The Drink/Drank/Drunk Issue: Operation: Absinthe
Going in search of a new world in absinthe
By Anne Harris,
3:05PM, Tue. Jul. 9, 2013
Oh, the drinking spectrum. Some of us start our alcohol odyssey in high school with Mad Dog 20/20 or keg beer. By adulthood, we've settled on more sophisticated drinking, like Dewar's scotch or SKYY Vodka and stoic club soda. Martinis are okay, too.
This is also about the time one stops writing with blue ink, as only business-like black will do, and starts framing all of the art before it goes on the walls. By middle age, the fermented potatoes – or corn – and simple mixers begin to bore, or maybe that was corporate life. In any case, remembering what Huey Lewis is famous for, we, too, need a new drug. So, in a celebration of ennui, we decided to seek out the ritual of absinthe. After all, anything that comes with exotic paraphernalia – absinthiana, to be exact – and an expert history lesson, not to mention its fabled hypno-narcotic effects, must be a cross between an episode of PBS' American Experience and a peyote liturgy.

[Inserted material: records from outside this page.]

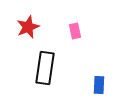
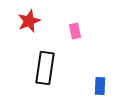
red star: moved 1 px right, 6 px up
blue rectangle: moved 1 px right, 1 px down
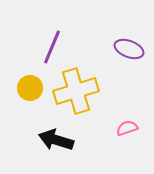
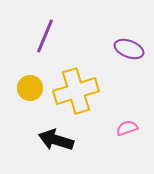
purple line: moved 7 px left, 11 px up
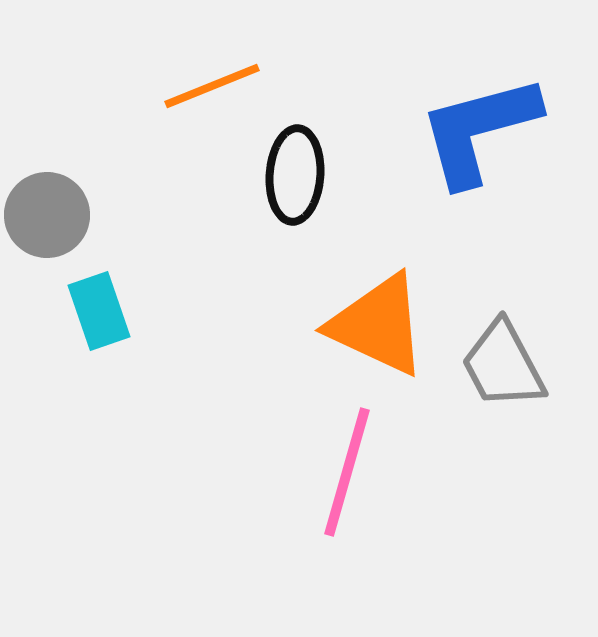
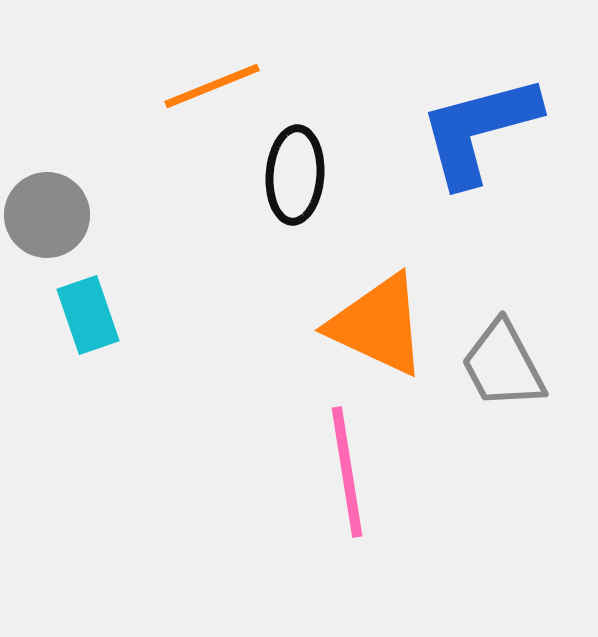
cyan rectangle: moved 11 px left, 4 px down
pink line: rotated 25 degrees counterclockwise
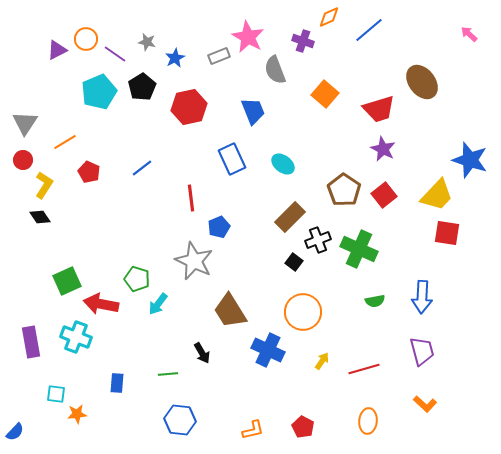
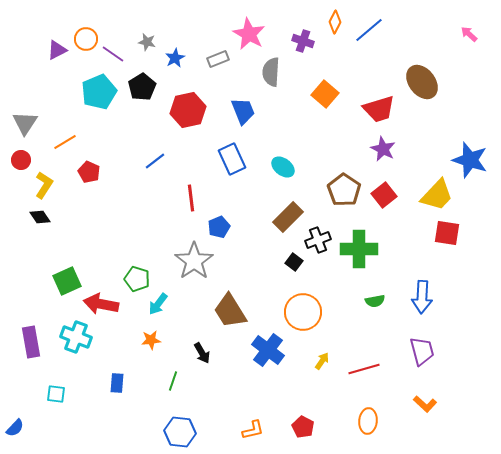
orange diamond at (329, 17): moved 6 px right, 5 px down; rotated 40 degrees counterclockwise
pink star at (248, 37): moved 1 px right, 3 px up
purple line at (115, 54): moved 2 px left
gray rectangle at (219, 56): moved 1 px left, 3 px down
gray semicircle at (275, 70): moved 4 px left, 2 px down; rotated 24 degrees clockwise
red hexagon at (189, 107): moved 1 px left, 3 px down
blue trapezoid at (253, 111): moved 10 px left
red circle at (23, 160): moved 2 px left
cyan ellipse at (283, 164): moved 3 px down
blue line at (142, 168): moved 13 px right, 7 px up
brown rectangle at (290, 217): moved 2 px left
green cross at (359, 249): rotated 24 degrees counterclockwise
gray star at (194, 261): rotated 12 degrees clockwise
blue cross at (268, 350): rotated 12 degrees clockwise
green line at (168, 374): moved 5 px right, 7 px down; rotated 66 degrees counterclockwise
orange star at (77, 414): moved 74 px right, 74 px up
blue hexagon at (180, 420): moved 12 px down
blue semicircle at (15, 432): moved 4 px up
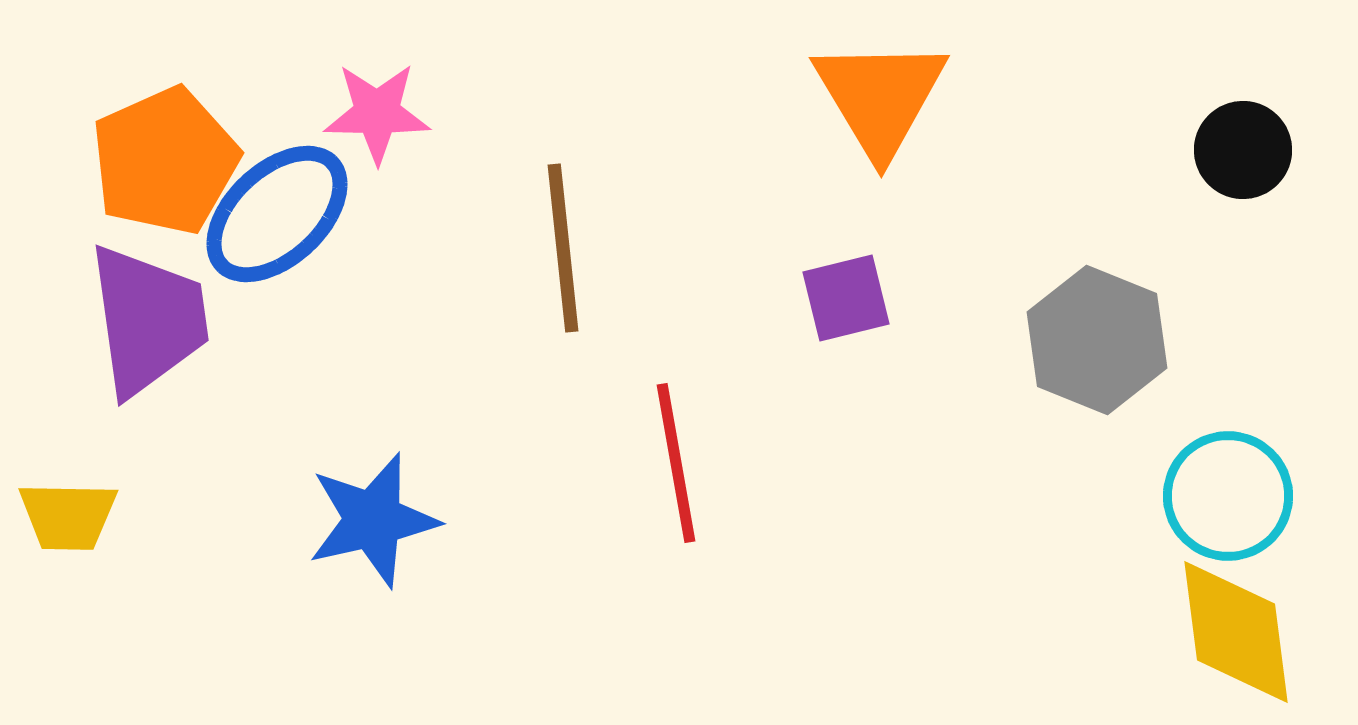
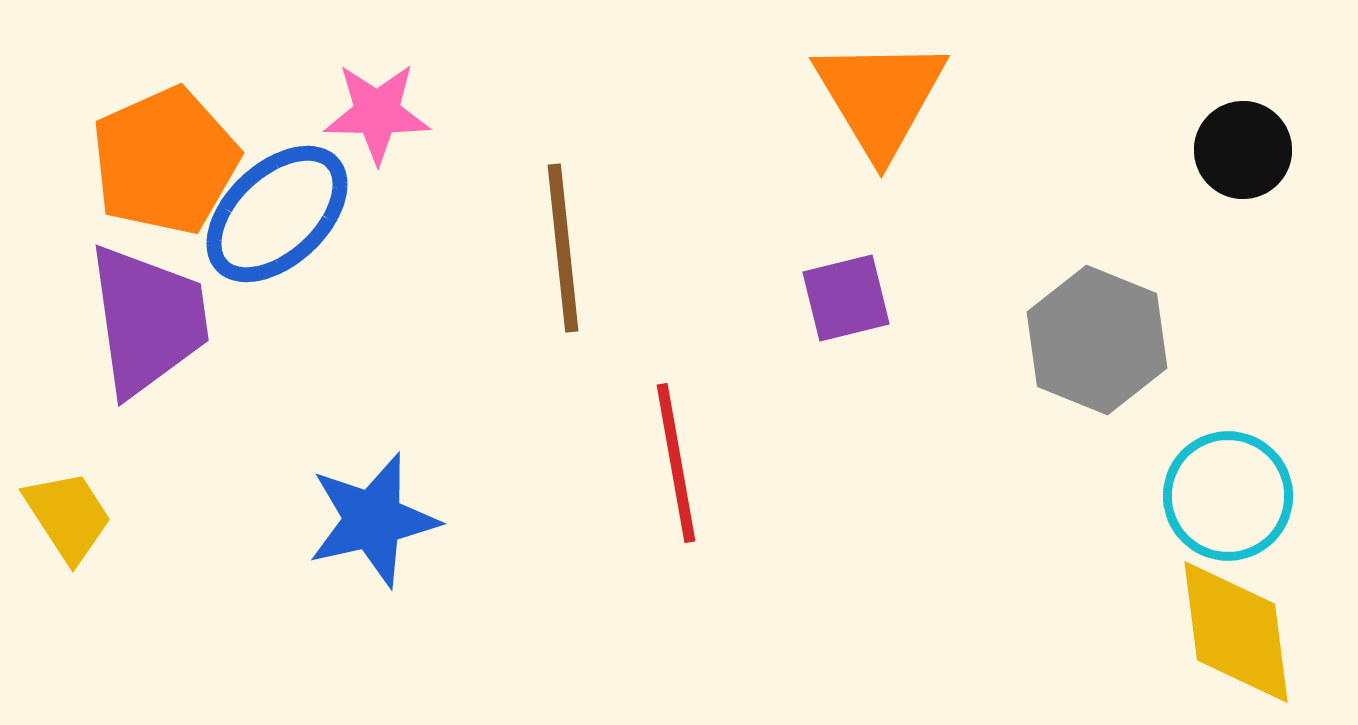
yellow trapezoid: rotated 124 degrees counterclockwise
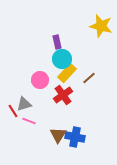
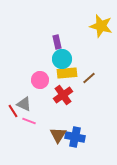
yellow rectangle: rotated 42 degrees clockwise
gray triangle: rotated 42 degrees clockwise
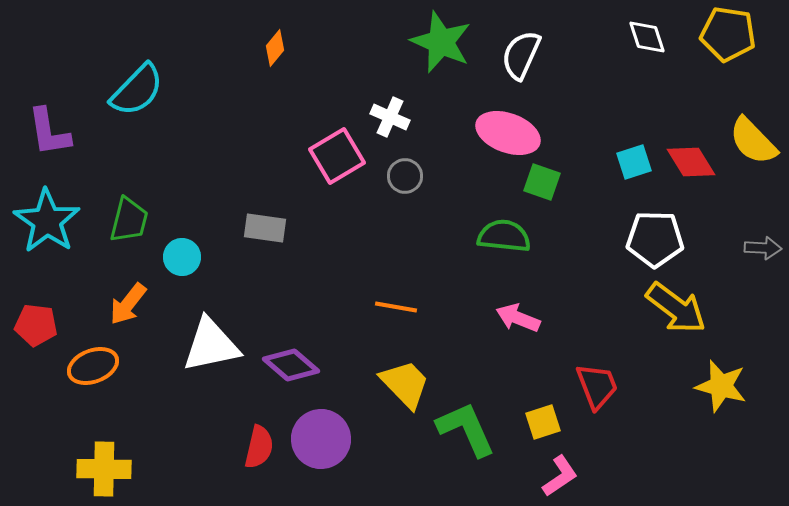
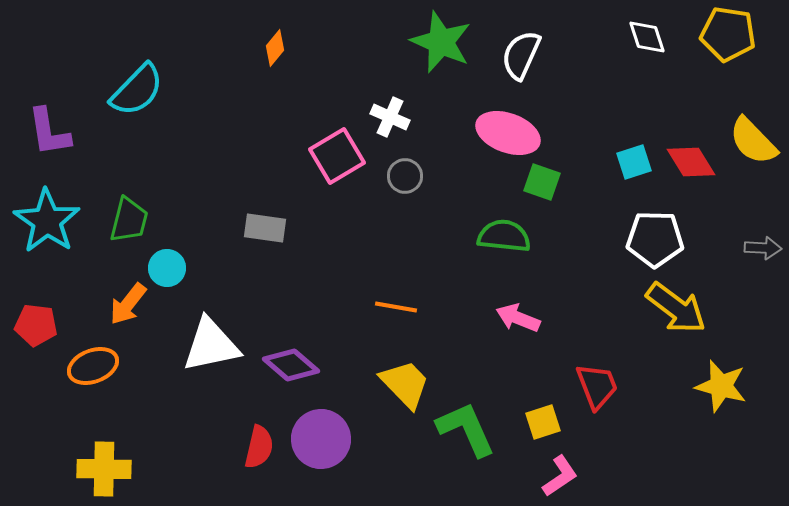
cyan circle: moved 15 px left, 11 px down
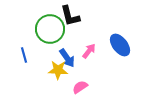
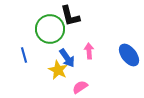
blue ellipse: moved 9 px right, 10 px down
pink arrow: rotated 42 degrees counterclockwise
yellow star: rotated 24 degrees clockwise
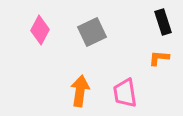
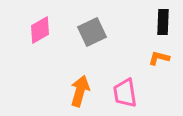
black rectangle: rotated 20 degrees clockwise
pink diamond: rotated 32 degrees clockwise
orange L-shape: rotated 10 degrees clockwise
orange arrow: rotated 8 degrees clockwise
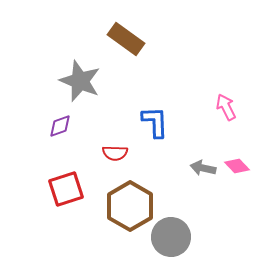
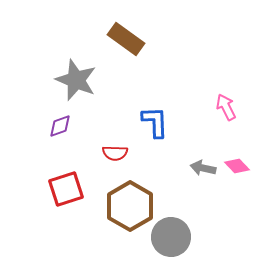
gray star: moved 4 px left, 1 px up
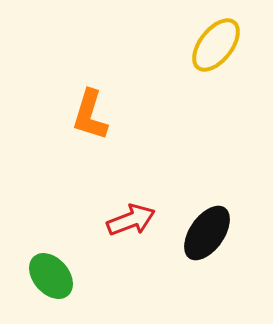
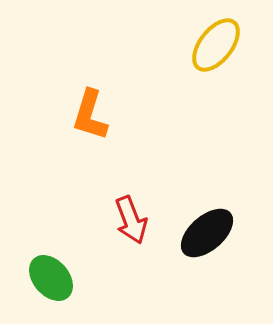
red arrow: rotated 90 degrees clockwise
black ellipse: rotated 14 degrees clockwise
green ellipse: moved 2 px down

Commonly referred to in historical literature as "The Green Fairy," possibly because of its popularity in the 18th and 19th centuries among Parisian artists and writers, but more likely it is due to wormwood, or Artemisia absinthium, historically used as a tincture, being more intensely hallucinogenic in decades long past than anything found today. In fact, French Symbolist poet Paul-Marie Verlaine wrote so many IOU's during his lifetime due to acute absinthe addiction that his signatures are worth nothing compared with those of his contemporaries. Other fans of absinthe include Ernest Hemingway, Charles Baudelaire, Arthur Rimbaud, Henri de Toulouse-Lautrec, Amedeo Modigliani, Vincent van Gogh, Oscar Wilde, Aleister Crowley, Erik Satie, and Alfred Jarry.
On the retail side, we found a surprising variety of brands available, so if a DIY absinthe party is more to your liking, hit up a well-stocked liquor emporium. We hear that water dripped from a spoon containing sugar works pretty well, but lacks the art nouveau beauty of the fountain. One brand, Absente, comes in a gift box complete with a strainer ($41.99); the familiar Pernod, available at every bar ($68.99); the aforementioned Lucid ($62.99), and St. George ($57.99); Mata Hari, a bohemian-style, meaning reduced anise seed, or licorice flavor ($53.99); and finally, the beet-based Tenneyson ($57.49).
Have fun with the ritual. If Edgar Allan Poe's ghost appears, you'll know you're in the right realm.